- [Aim of the task]: What is needed is an exact copy of the records, with the images left out.

- [Dataset]:
---------------

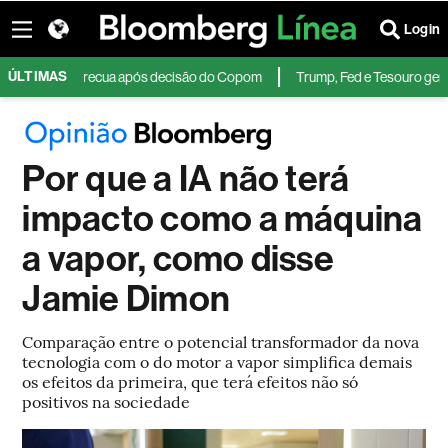
Login
ÚLTIMAS
o; dólar recua após decisão do Copom
Trump, Fed e Tesouro geram incer
Por que a IA não terá
impacto como a máquina
a vapor, como disse
Jamie Dimon
Comparação entre o potencial transformador da nova
tecnologia com o do motor a vapor simplifica demais
os efeitos da primeira, que terá efeitos não só
positivos na sociedade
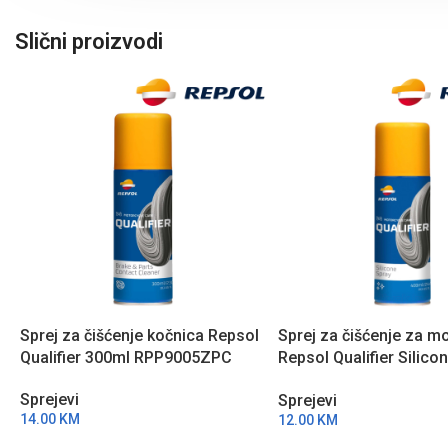
Slični proizvodi
Sprej za čišćenje kočnica Repsol
Sprej za čišćenje za m
Qualifier 300ml RPP9005ZPC
Repsol Qualifier Silico
400ml RPP9008ZPB
Sprejevi
Sprejevi
14.00
KM
12.00
KM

---------------

- [Result]:
Login
ÚLTIMAS
o; dólar recua após decisão do Copom
Trump, Fed e Tesouro geram incer
Por que a IA não terá
impacto como a máquina
a vapor, como disse
Jamie Dimon
Comparação entre o potencial transformador da nova
tecnologia com o do motor a vapor simplifica demais
os efeitos da primeira, que terá efeitos não só
positivos na sociedade
Slični proizvodi
Sprej za čišćenje kočnica Repsol
Sprej za čišćenje za m
Qualifier 300ml RPP9005ZPC
Repsol Qualifier Silico
400ml RPP9008ZPB
Sprejevi
Sprejevi
14.00
KM
12.00
KM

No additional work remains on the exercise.